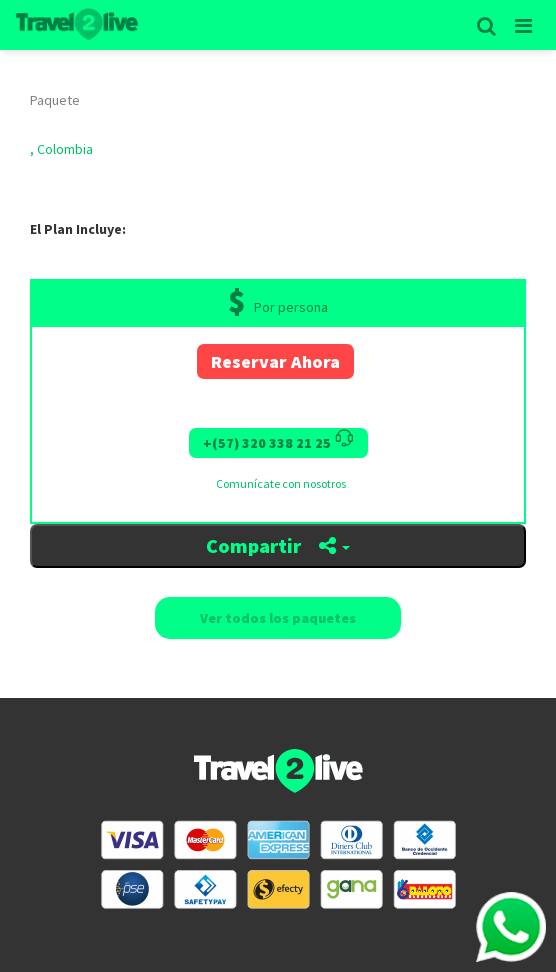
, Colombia (61, 149)
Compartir (278, 545)
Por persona (291, 307)
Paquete (55, 100)
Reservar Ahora (275, 361)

--

• [Task goal]:
Write the entries out again word for word. Omit all pictures from them.

• [Solution for this task]:
, Colombia (61, 149)
Compartir (278, 545)
Por persona (291, 307)
Paquete (55, 100)
Reservar Ahora (275, 361)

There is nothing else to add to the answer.